=== WHAT TO PRODUCE ===
For this exercise, report every line of the material that includes "Higher".
┌──
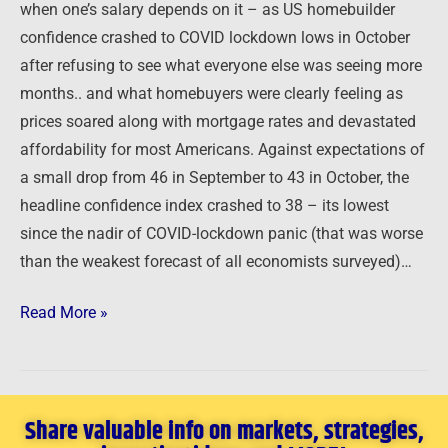
when one’s salary depends on it – as US homebuilder
confidence crashed to COVID lockdown lows in October
after refusing to see what everyone else was seeing more
months.. and what homebuyers were clearly feeling as
prices soared along with mortgage rates and devastated
affordability for most Americans. Against expectations of
a small drop from 46 in September to 43 in October, the
headline confidence index crashed to 38 – its lowest
since the nadir of COVID-lockdown panic (that was worse
than the weakest forecast of all economists surveyed)…
Read More »
Share valuable info on markets, strategies,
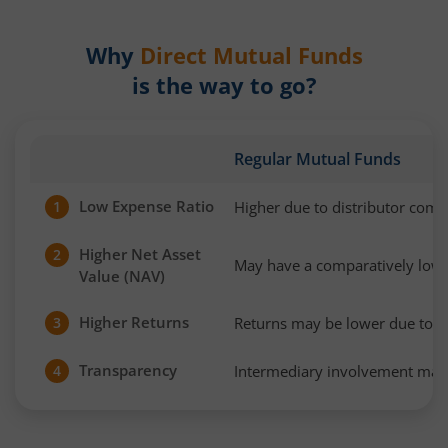
Why
Direct Mutual Funds
is the way to go?
Regular Mutual Funds
Low Expense Ratio
Higher due to distributor com
1
Higher Net Asset
2
May have a comparatively low
Value (NAV)
Higher Returns
Returns may be lower due to h
3
Transparency
Intermediary involvement may 
4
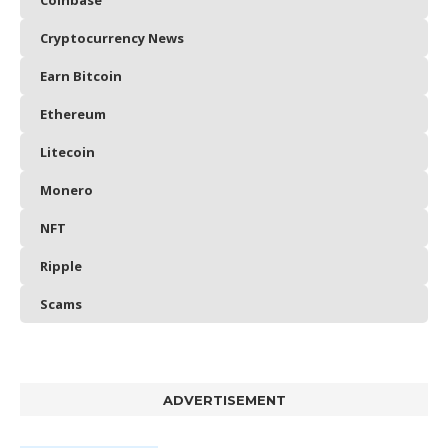
Coinbase
Cryptocurrency News
Earn Bitcoin
Ethereum
Litecoin
Monero
NFT
Ripple
Scams
ADVERTISEMENT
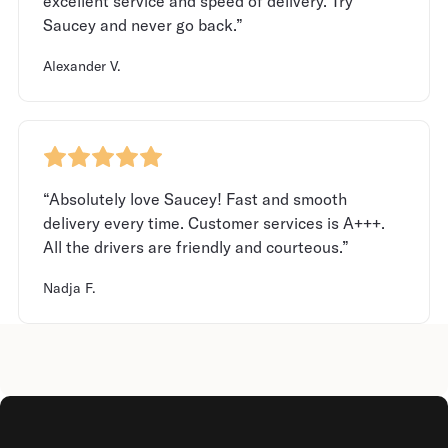
excellent service and speed of delivery. Try
Saucey and never go back.”
Alexander V.
“Absolutely love Saucey! Fast and smooth
delivery every time. Customer services is A+++.
All the drivers are friendly and courteous.”
Nadja F.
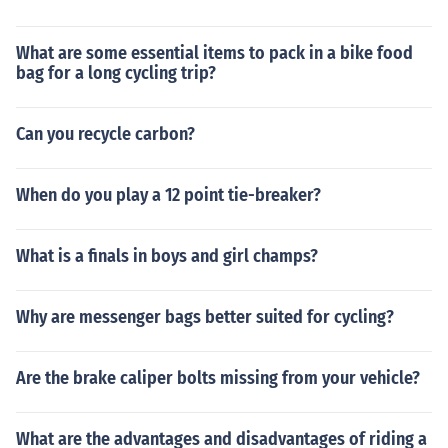
What are some essential items to pack in a bike food
bag for a long cycling trip?
Can you recycle carbon?
When do you play a 12 point tie-breaker?
What is a finals in boys and girl champs?
Why are messenger bags better suited for cycling?
Are the brake caliper bolts missing from your vehicle?
What are the advantages and disadvantages of riding a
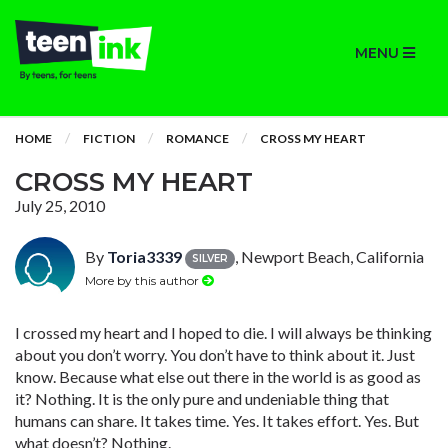
MENU
HOME
FICTION
ROMANCE
CROSS MY HEART
CROSS MY HEART
July 25, 2010
By
Toria3339
, Newport Beach, California
SILVER
More by this author
I crossed my heart and I hoped to die. I will always be thinking
about you don’t worry. You don’t have to think about it. Just
know. Because what else out there in the world is as good as
it? Nothing. It is the only pure and undeniable thing that
humans can share. It takes time. Yes. It takes effort. Yes. But
what doesn’t? Nothing.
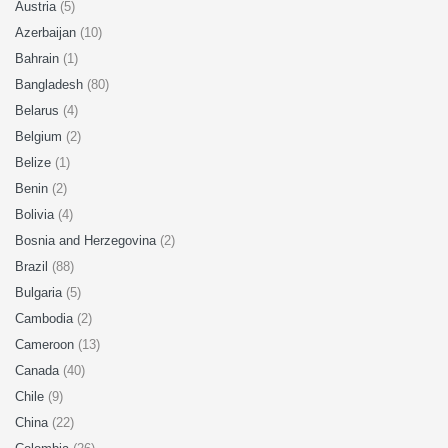
Austria
(5)
Azerbaijan
(10)
Bahrain
(1)
Bangladesh
(80)
Belarus
(4)
Belgium
(2)
Belize
(1)
Benin
(2)
Bolivia
(4)
Bosnia and Herzegovina
(2)
Brazil
(88)
Bulgaria
(5)
Cambodia
(2)
Cameroon
(13)
Canada
(40)
Chile
(9)
China
(22)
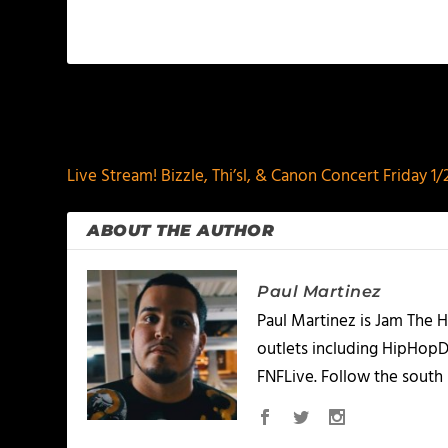
PREVIOUS
Live Stream! Bizzle, Thi’sl, & Canon Concert Friday 1
ABOUT THE AUTHOR
Paul Martinez
Paul Martinez is Jam The H
outlets including HipHopD
FNFLive. Follow the south 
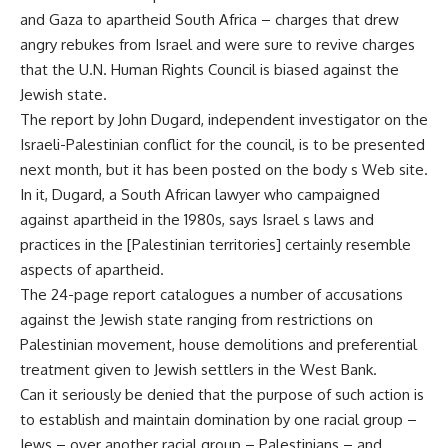
and Gaza to apartheid South Africa – charges that drew
angry rebukes from Israel and were sure to revive charges
that the U.N. Human Rights Council is biased against the
Jewish state.
The report by John Dugard, independent investigator on the
Israeli-Palestinian conflict for the council, is to be presented
next month, but it has been posted on the body s Web site.
In it, Dugard, a South African lawyer who campaigned
against apartheid in the 1980s, says Israel s laws and
practices in the [Palestinian territories] certainly resemble
aspects of apartheid.
The 24-page report catalogues a number of accusations
against the Jewish state ranging from restrictions on
Palestinian movement, house demolitions and preferential
treatment given to Jewish settlers in the West Bank.
Can it seriously be denied that the purpose of such action is
to establish and maintain domination by one racial group –
Jews – over another racial group – Palestinians – and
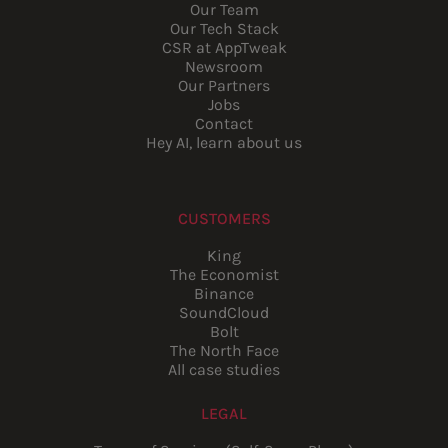
Our Team
Our Tech Stack
CSR at AppTweak
Newsroom
Our Partners
Jobs
Contact
Hey AI, learn about us
CUSTOMERS
King
The Economist
Binance
SoundCloud
Bolt
The North Face
All case studies
LEGAL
└──
=== ANSWER BOX ===
Higher due to distributor com
Higher Net Asset
Higher Returns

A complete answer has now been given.